Top, Assemble, and Bake!

2 6-oz packages pepperoni

1 lb. Italian sausage or turkey sausage, browned and crumbled

1 cup each: sliced mushrooms, olives, green peppers, onions

8 cups mozzarella cheese

Other options: hamburger, bacon, and salami; chopped ham and fresh or canned pineapple; tomato slices and fresh basil; chicken, bacon, barbecue sauce and cheddar-jack cheese; chicken, black bean, corn, jalapeño, salsa, and cheddar cheese…et cetera.

  1. Preheat oven to 425°. Space oven racks so you can get two pizzas in at the same time.
  2. Oil four 15″ pizza pans and sprinkle with corn meal. (If you don’t have four, place dough circles on oiled/corn meal-sprinkled aluminum foil and reuse the same pizza pan.)
  3. Once dough ball has doubled in size, divide into four equal portions and roll into balls.
  4. Sprinkle your kneading surface and the top of a dough ball with flour. Using a rolling pin, roll ball into a 15″ circle, adding flour as necessary to reduce sticking. Fold into quarters and transfer to pan; unfold. Prick all over with a fork. Repeat for other three dough balls.
  5. Pre-bake crusts for 5-10 minutes; they’ll begin to rise/bubble, but not brown.
  6. Remove hot crust, top with about one cup of sauce and desired toppings.
  7. Sprinkle with 2 cups of cheese.
  8. Bake another 10 minutes, or to desired doneness. Crust should be golden brown, cheese bubbling at the edges.
  9. Slice up and serve with “shakies”–red pepper flakes and parmesan cheese!
pizza margarita
Margherita: fresh tomato and basil

Favorite Treat on Take Two: Lemon Blueberry Pound Cake

Lemon Blueberry Pound Cake

2 cups sugar
1/2 cup butter, softened
1/2 cup cream cheese (4 oz.), softened
3 large eggs
1 teaspoon vanilla
1 teaspoon lemon flavoring
3 cups all-purpose flour
1 teaspoon baking powder
1/2 teaspoon baking soda
1/2 teaspoon salt
1 8-oz carton lemon yogurt (or plain yogurt + lemon zest)
2 cups fresh or frozen blueberries
Juice of one lemon
1-2 cups powdered sugar

Beat sugar, butter, and cream cheese at medium speed until creamy. Add eggs, one at a time, beating after each addition. Beat in vanilla and lemon flavoring. Whisk together flour, baking powder, soda, and salt in a separate bowl and add to sugar/butter mixture alternately with yogurt, beginning and ending with flour mixture. Gently fold in blueberries. Pour batter into a greased and floured Bundt pan (or two 8″ loaf pans). Sharply tap pan on counter to remove air bubbles. Bake at 350° for 1 hour; check for doneness with a toothpick and bake additional 15 minutes if necessary (bake until toothpick comes out clean). Cool cake in pan 10 minutes on a wire rack; remove from pan and cool another 10 minutes. Whisk powdered sugar into the lemon juice little by little in a small bowl until desired consistency is reached (like honey). Drizzle over warm cake.
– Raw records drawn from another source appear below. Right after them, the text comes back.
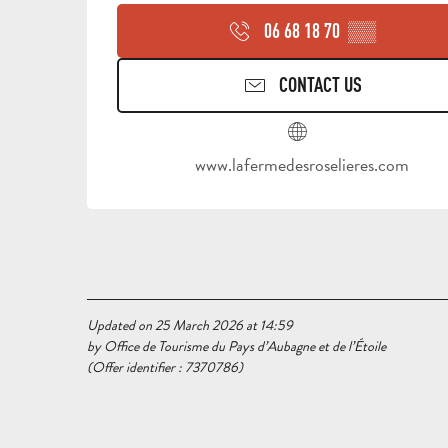
06 68 18 70
▒▒
CONTACT US
www.lafermedesroselieres.com
Updated on 25 March 2026 at 14:59
by Office de Tourisme du Pays d’Aubagne et de l’Étoile
(Offer identifier :
7370786
)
Taco Tuesday on Take Two: Homemade Tortillas

WARNING: A recipe so delicious you may never be able to use store-bought tortillas again and be stuck with a time-consuming cooking project every Tuesday…

Taco Tuesday on Take Two
Tortillas made by Rachel (age 9)

For 3 dozen 6-inch tortillas, you will need:

3 cups corn flour (masa harina)
1 1/2 teaspoons salt
3 cups water
3 tablespoons olive oil
2-3 cups wheat flour

Instructions:

  1. Pour the water and olive oil into a large bowl.
  2. Add the corn flour and salt and stir well with a wooden spoon.
  3. Add the wheat flour 1/2 cup at a time, stirring after each addition, until the dough is stiff enough to be kneaded by hand, but still soft and pliable. It should resemble Play-Doh consistency, and it should roll into balls without sticking to your hands.
  4. Preheat a cast iron griddle (or lightly oiled skillet) over medium-low heat.
  5. Pinch off some dough and roll a ball about 1 1/2 inches in diameter and place it between two pieces of wax paper or in a quart-size plastic bag cut along the sides.
  6. Use a tortilla press or rolling pin to flatten the ball to a 6-inch round.
  7. Peel tortilla off the lining and cook on the heated griddle, flipping after 30-60 seconds. Cook for an additional 30-60 seconds. It will bubble and get golden-brown spots. (Turn heat down if it seems like it’s cooking too fast or burning easily.)
  8. When done, place in a bowl lined with a cloth napkin–tortillas should stack without sticking.
  9. Fill with amazing taco ingredients and top with guacamole or pico de gallo!

Hummus is Yummus: A Favorite Passage Recipe

Hummus is Yummus
Spicy Hummus

2 cups cooked (or 1 can) chickpeas
1/3 cup sesame seeds (or tahini)
1-2 tablespoons water
1-2 tablespoon olive oil
2 cloves fresh garlic
Juice of 1 lemon
1 teaspoon salt
1 teaspoon cumin
Garnish: Fresh parsely, ground paprika, or cayenne pepper

Blend all ingredients on high in Vitamix (if using a food processor or blender, use tahini and mince the garlic).If too dry, add water or olive oil until consistency is thick and creamy. Sprinkle with parsley, paprika or cayenne if desired. Serve with pita, fresh veggies, or tortilla chips.

Homemade Granola

Delicious with yogurt and fruit, this is a simple granola recipe I have used for years. It makes a lot and stores well in mason jars or a large airtight cereal container. 

Homemade Granola

Prep Time: 4 hours

Makes: 13+ cups

8 cups organic rolled oats

1 cup unsweetened coconut flakes or shreds

1 cup sliced almonds

1 cup pumpkin seeds (raw or roasted)

1 cup sunflower seeds (raw or roasted)

1 cup pecans, broken or chopped into small pieces

2 teaspoons cinnamon

1 teaspoon salt

1 cup raw honey

1/2 cup extra-virgin coconut oil

1/2 cup orange juice or 1 tablespoon orange juice concentrate + 1/2 cup water

1 teaspoon vanilla

Place oats, nuts, and seeds in a large bowl. Stir in salt and cinnamon. In a small pot, warm honey, coconut oil, orange juice and vanilla, stirring with a whisk to combine. Pour warm liquid over oat mixture and spread evenly onto 2 baking sheets. Place in oven on lowest temperature setting and slowly bake/dehydrate, turning granola with a spatula every 30 minutes. Bake 2-3 hours or until granola is golden-brown and beginning to crisp. Turn oven off and allow granola to cool in oven. When granola is completely cool, it should be dry and crispy. In an airtight container, it will store well for about a month (assuming it hasn’t been devoured by then). Helpful tip: If you don’t have hours to bake, you can turn up the heat to 300° and stir every 15 minutes and it should be done in about an hour.